Rethinking 'Like a Lawyer': An Incrementalist's Proposal for First Year Curriculum Reform
Journal of Legal Education, Vol. 53:2, pp. 254-266, 2003
13 Pages Posted: 3 Dec 2012
Date Written: 2003
Abstract
Law education, like the common law itself, develops incrementally. Thus the notion that law's rationality makes it amenable to scientific inquiry — the so-called Langdellian revolution in which law is seen as a science, the library its laboratory, case study its method — took some three-quarters of a century to become the dominant form of legal pedagogy in Canada. And while there have been other cross-currents, pedagogical movements and forms of instruction, the dominant mode of teaching students how to "think like a lawyer" is still the study of common law doctrines and the manipulation of rules within those doctrines.

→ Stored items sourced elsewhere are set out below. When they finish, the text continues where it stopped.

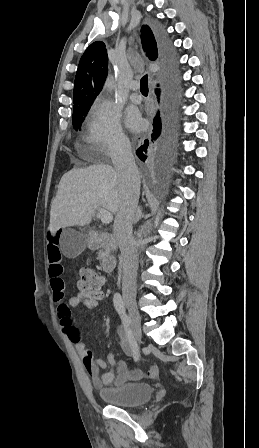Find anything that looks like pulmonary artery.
I'll use <instances>...</instances> for the list:
<instances>
[{
  "instance_id": "e3ab8cb5",
  "label": "pulmonary artery",
  "mask_w": 259,
  "mask_h": 448,
  "mask_svg": "<svg viewBox=\"0 0 259 448\" xmlns=\"http://www.w3.org/2000/svg\"><path fill=\"white\" fill-rule=\"evenodd\" d=\"M130 88L133 91L137 90L139 88V82L138 81H132L131 84H130ZM130 100L133 103H140L142 101V97L139 94H137V93H132L130 95Z\"/></svg>"
}]
</instances>
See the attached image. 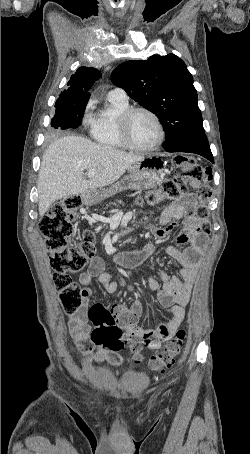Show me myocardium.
Returning a JSON list of instances; mask_svg holds the SVG:
<instances>
[{"label": "myocardium", "mask_w": 250, "mask_h": 454, "mask_svg": "<svg viewBox=\"0 0 250 454\" xmlns=\"http://www.w3.org/2000/svg\"><path fill=\"white\" fill-rule=\"evenodd\" d=\"M137 113H145L153 118L158 129V139L149 147H139L135 145L131 139L130 135V122L133 116ZM118 131L120 138L125 145L130 150L140 153H150L157 150L163 143L165 139V129L162 124L160 117L151 109L146 107H129L123 112H121L117 118Z\"/></svg>", "instance_id": "1"}]
</instances>
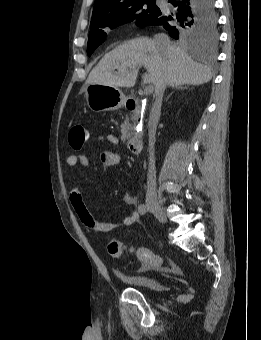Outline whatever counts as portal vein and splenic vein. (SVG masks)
<instances>
[{"instance_id":"portal-vein-and-splenic-vein-1","label":"portal vein and splenic vein","mask_w":261,"mask_h":340,"mask_svg":"<svg viewBox=\"0 0 261 340\" xmlns=\"http://www.w3.org/2000/svg\"><path fill=\"white\" fill-rule=\"evenodd\" d=\"M153 90H154L153 85L147 86V87L145 88V95L151 94V93L153 92Z\"/></svg>"}]
</instances>
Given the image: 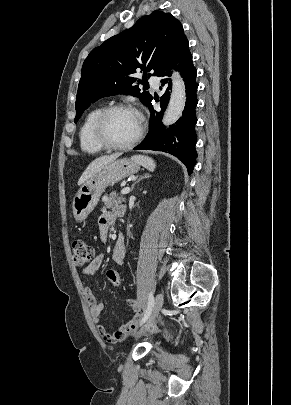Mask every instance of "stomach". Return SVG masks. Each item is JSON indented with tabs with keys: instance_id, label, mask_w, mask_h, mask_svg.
I'll return each instance as SVG.
<instances>
[{
	"instance_id": "1",
	"label": "stomach",
	"mask_w": 291,
	"mask_h": 405,
	"mask_svg": "<svg viewBox=\"0 0 291 405\" xmlns=\"http://www.w3.org/2000/svg\"><path fill=\"white\" fill-rule=\"evenodd\" d=\"M139 169L140 165L132 158L114 160L105 165L98 173L84 182L74 197L72 209L75 220H85L108 186L137 173Z\"/></svg>"
}]
</instances>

This is unsatisfactory for producing either first-rate practitioners or legal scholars. As law schools enter the 21st century and as new conceptions of law and lawyering emerge, we need a first-year course that, in an integrated fashion, aims to instill a culture of professional competence and ethics while at the same time laying the foundation for reflective and critical thinking about law. The course envisioned here — one that would supplement, rather than supplant, doctrinal analysis — aims to nurture both types of competency.

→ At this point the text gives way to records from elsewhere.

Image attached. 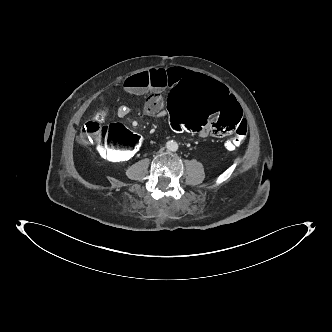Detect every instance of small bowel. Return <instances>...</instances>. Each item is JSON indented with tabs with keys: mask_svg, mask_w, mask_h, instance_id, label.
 I'll use <instances>...</instances> for the list:
<instances>
[{
	"mask_svg": "<svg viewBox=\"0 0 332 332\" xmlns=\"http://www.w3.org/2000/svg\"><path fill=\"white\" fill-rule=\"evenodd\" d=\"M186 75V71L179 68H153L134 74L124 80L125 92L132 95L149 94L144 105L146 115L151 117L166 115L162 94L172 91L178 81ZM130 108L122 106L118 109L117 115L120 118L129 114ZM242 121V118H241ZM172 127V126H171ZM173 128V127H172ZM174 129V128H173ZM176 130V129H174ZM177 131V130H176ZM225 135L215 136L224 137ZM200 137H207L202 136Z\"/></svg>",
	"mask_w": 332,
	"mask_h": 332,
	"instance_id": "1",
	"label": "small bowel"
}]
</instances>
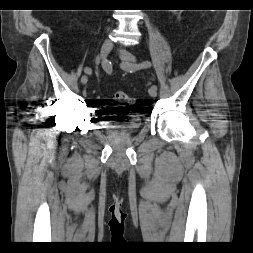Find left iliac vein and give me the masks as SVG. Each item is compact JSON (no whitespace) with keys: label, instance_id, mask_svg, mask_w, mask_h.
<instances>
[{"label":"left iliac vein","instance_id":"4c4485c4","mask_svg":"<svg viewBox=\"0 0 253 253\" xmlns=\"http://www.w3.org/2000/svg\"><path fill=\"white\" fill-rule=\"evenodd\" d=\"M118 53L121 56V58L123 59V63L121 65L122 68L124 70L130 71V66L134 65L136 63L134 56L132 54H130L129 52H127L126 50L121 49V48L118 50ZM148 92L151 97H156L157 88L152 86L149 88Z\"/></svg>","mask_w":253,"mask_h":253}]
</instances>
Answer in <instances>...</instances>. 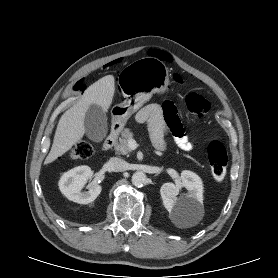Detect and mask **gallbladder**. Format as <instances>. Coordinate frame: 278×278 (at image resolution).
Returning <instances> with one entry per match:
<instances>
[{
	"label": "gallbladder",
	"mask_w": 278,
	"mask_h": 278,
	"mask_svg": "<svg viewBox=\"0 0 278 278\" xmlns=\"http://www.w3.org/2000/svg\"><path fill=\"white\" fill-rule=\"evenodd\" d=\"M84 127L86 136L94 142H102L107 135L106 113L96 104H91L85 114Z\"/></svg>",
	"instance_id": "gallbladder-1"
}]
</instances>
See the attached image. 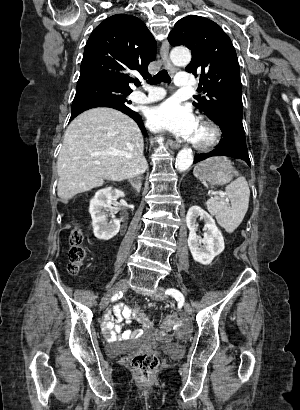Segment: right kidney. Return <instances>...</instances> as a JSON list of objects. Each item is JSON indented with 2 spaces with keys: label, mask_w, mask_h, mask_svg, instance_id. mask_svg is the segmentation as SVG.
<instances>
[{
  "label": "right kidney",
  "mask_w": 300,
  "mask_h": 410,
  "mask_svg": "<svg viewBox=\"0 0 300 410\" xmlns=\"http://www.w3.org/2000/svg\"><path fill=\"white\" fill-rule=\"evenodd\" d=\"M124 196V192L108 187L97 191L90 200L89 213L96 238L109 240L117 235L120 230V221L115 218L111 204ZM108 217H111L110 221Z\"/></svg>",
  "instance_id": "obj_1"
}]
</instances>
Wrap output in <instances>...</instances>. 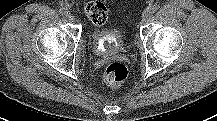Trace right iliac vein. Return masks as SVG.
Wrapping results in <instances>:
<instances>
[{"mask_svg": "<svg viewBox=\"0 0 217 121\" xmlns=\"http://www.w3.org/2000/svg\"><path fill=\"white\" fill-rule=\"evenodd\" d=\"M68 20H69L70 22H74V21H75L74 15H72L71 13H69V14H68Z\"/></svg>", "mask_w": 217, "mask_h": 121, "instance_id": "right-iliac-vein-1", "label": "right iliac vein"}]
</instances>
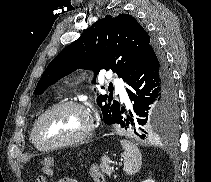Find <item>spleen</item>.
<instances>
[{
  "mask_svg": "<svg viewBox=\"0 0 211 182\" xmlns=\"http://www.w3.org/2000/svg\"><path fill=\"white\" fill-rule=\"evenodd\" d=\"M124 150V171L127 175H134L140 171L142 155L139 148L128 140H121Z\"/></svg>",
  "mask_w": 211,
  "mask_h": 182,
  "instance_id": "1",
  "label": "spleen"
}]
</instances>
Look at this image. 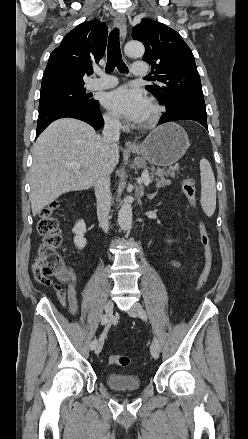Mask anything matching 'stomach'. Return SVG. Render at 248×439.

The course content falls in three broad subject categories: philosophy of law and jurisprudence; history and development of the justice system and the legal profession; and law practice. The categorization is hardly unique, though the grouping of subjects in a single course may seem novel. The idea is to provide the foundation for both a scholarly, thoughtful professionalism and an approach to scholarship that is confident about its ability to critique the legal community because it knows something of what lawyers actually do. Moreover, it aims to build this foundation at the outset, when students are impressionable, excited about starting law school, and keen to learn.